- DATASET RECORDS:
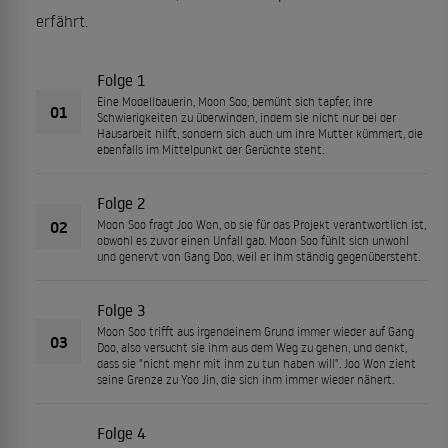
erfährt.
Folge 1
Eine Modellbauerin, Moon Soo, bemüht sich tapfer, ihre
01
Schwierigkeiten zu überwinden, indem sie nicht nur bei der
Hausarbeit hilft, sondern sich auch um ihre Mutter kümmert, die
ebenfalls im Mittelpunkt der Gerüchte steht.
Folge 2
02
Moon Soo fragt Joo Won, ob sie für das Projekt verantwortlich ist,
obwohl es zuvor einen Unfall gab. Moon Soo fühlt sich unwohl
und genervt von Gang Doo, weil er ihm ständig gegenübersteht.
Folge 3
Moon Soo trifft aus irgendeinem Grund immer wieder auf Gang
03
Doo, also versucht sie ihm aus dem Weg zu gehen, und denkt,
dass sie "nicht mehr mit ihm zu tun haben will". Joo Won zieht
seine Grenze zu Yoo Jin, die sich ihm immer wieder nähert.
Folge 4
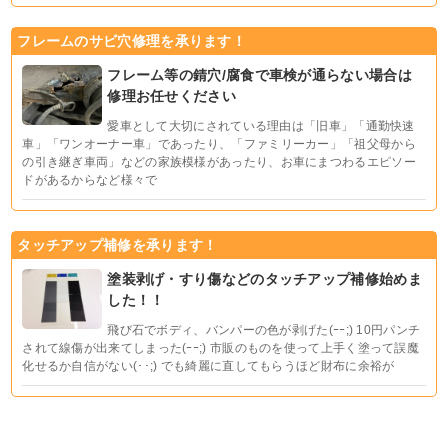
フレームのサビ穴修理を承ります！
フレーム等の錆穴/腐食で車検が通らない場合は
修理お任せください
愛車として大切にされている理由は「旧車」「通勤快速
車」「ワンオーナー車」であったり、「ファミリーカー」「祖父母から
の引き継ぎ車両」などの家族模様があったり、お車にまつわるエピソー
ドがあるからなど様々で
タッチアップ補修を承ります！
塗装剥げ・すり傷などのタッチアップ補修始めま
した！！
飛び石でボディ、バンパーの色が剥げた(ｰｰ;) 10円パンチ
されて線傷が出来てしまった(ｰｰ;) 市販のものを使って上手く塗って誤魔
化せるか自信がない(･･;) でも綺麗に直してもらうほど財布に余裕が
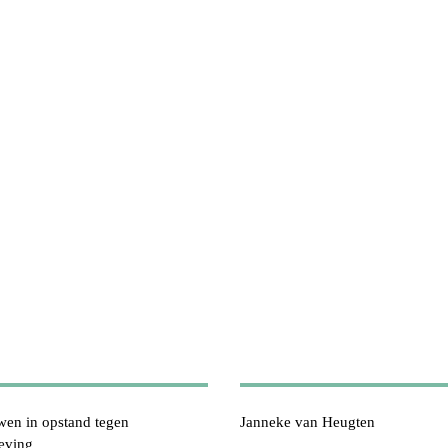
wen in opstand tegen
Janneke van Heugten
eving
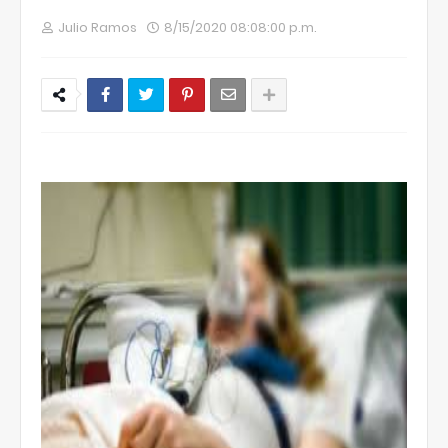
Julio Ramos
8/15/2020 08:08:00 p.m.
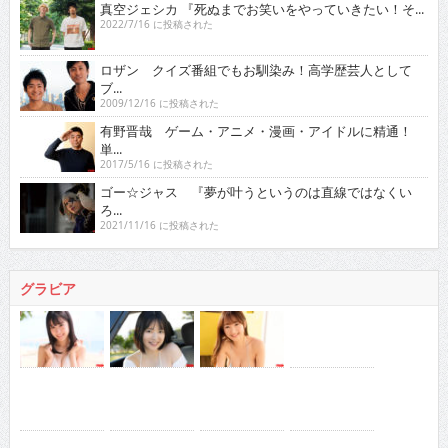
真空ジェシカ 『死ぬまでお笑いをやっていきたい！そ...
2022/7/16 に投稿された
ロザン クイズ番組でもお馴染み！高学歴芸人として
ブ...
2009/12/16 に投稿された
有野晋哉 ゲーム・アニメ・漫画・アイドルに精通！
単...
2017/5/16 に投稿された
ゴー☆ジャス 『夢が叶うというのは直線ではなくい
ろ...
2021/11/16 に投稿された
グラビア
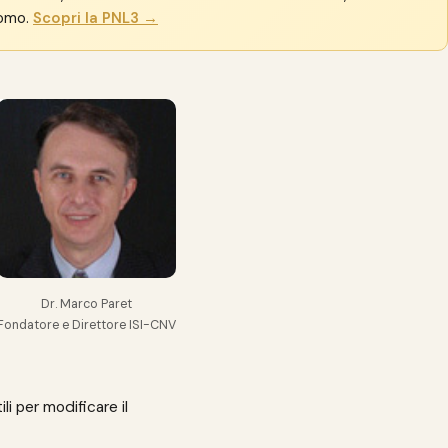
nomo.
Scopri la PNL3 →
Dr. Marco Paret
Fondatore e Direttore ISI-CNV
i per modificare il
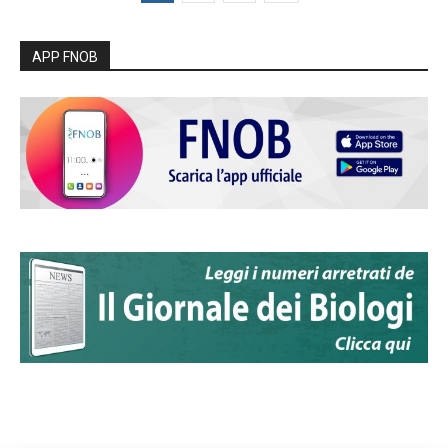
APP FNOB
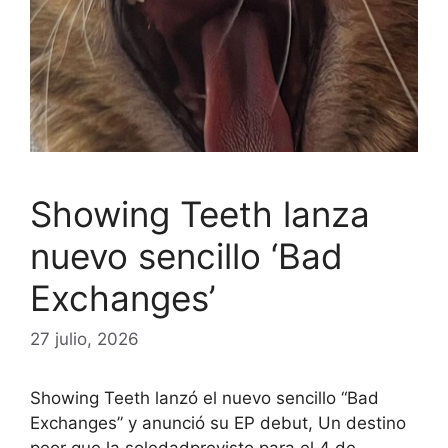
Showing Teeth lanza
nuevo sencillo ‘Bad
Exchanges’
27 julio, 2026
Showing Teeth lanzó el nuevo sencillo “Bad
Exchanges” y anunció su EP debut, Un destino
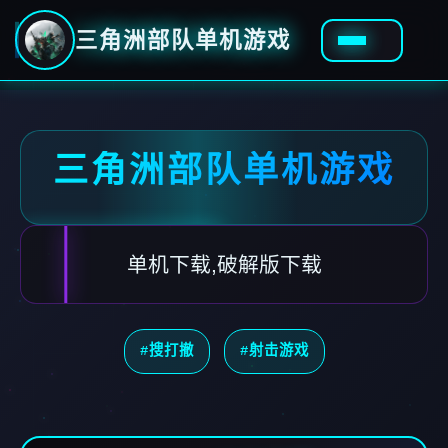
三角洲部队单机游戏
三角洲部队单机游戏
单机下载,破解版下载
#搜打撤
#射击游戏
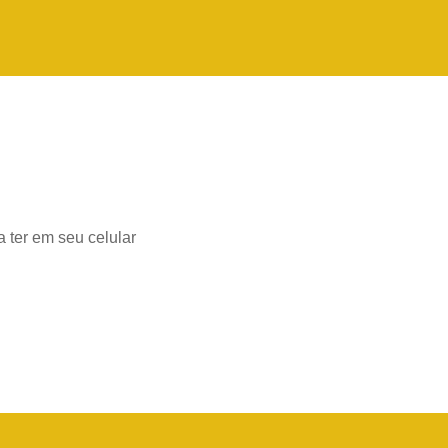
 ter em seu celular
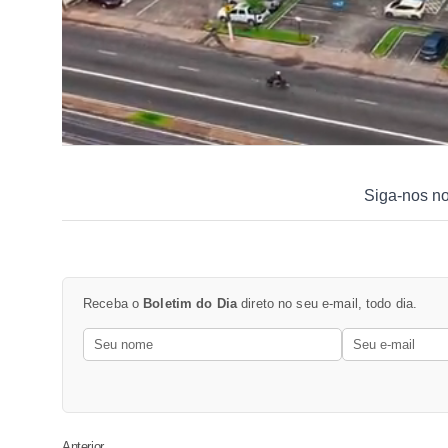
Siga-nos n
Receba o
Boletim do Dia
direto no seu e-mail, todo dia.
Anterior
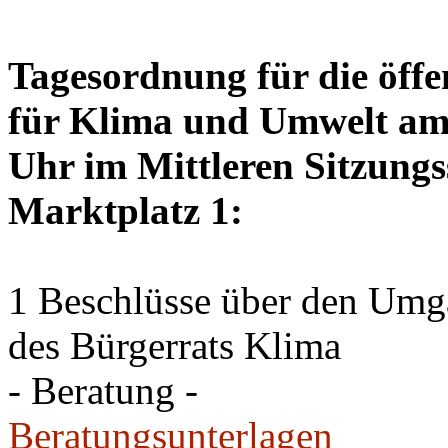
Tagesordnung für die öffe
für Klima und Umwelt am 
Uhr im Mittleren Sitzungs
Marktplatz 1:
1 Beschlüsse über den Um
des Bürgerrats Klima
- Beratung -
Beratungsunterlagen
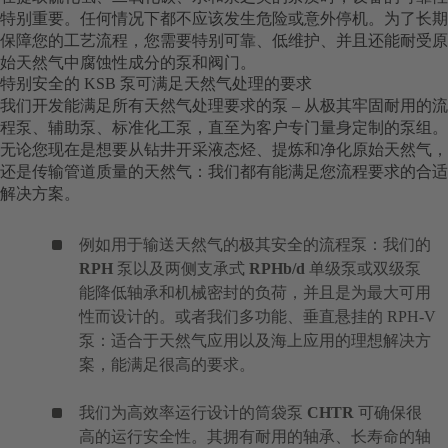
特别重要。任何情况下都不应该发生危险或意外停机。为了长期
保障您的工艺流程，您需要特别可靠、低维护、并且还能耐受原
始天然气中腐蚀性成分的泵和阀门。
特别安全的 KSB 泵可满足天然气处理的要求
我们开发能满足所有天然气处理要求的泵 – 从极其牢固耐用的流
程泵、辅助泵、标准化工泵，直至为客户专门量身定制的泵组。
无论您现在是想要从钻井开采液态烃、提炼和净化原始天然气，
还是传输管道质量的天然气：我们都有能满足您流程要求的合适
解决方案。
例如用于输送天然气的极其安全的流程泵：我们的
RPH
泵以及两侧支承式
RPHb/d
单级泵或双级泵
能降低轴承和机械密封的负荷，并且是为最大可用
性而设计的。或者我们多功能、垂直悬挂的 RPH-V
泵：适合于天然气应用以及海上应用的理想解决方
案，能满足很高的要求。
我们为高效率运行设计的筒袋泵
CHTR
可确保很
高的运行安全性。其拥有耐用的轴承、长寿命的轴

- WHAT YOU NEED TO DO: Wherever the word "Exchanges" turns up in the records, copy out the line it is on.

- EXERCISE OUTPUT:
Exchanges’
Exchanges” y anunció su EP debut, Un destino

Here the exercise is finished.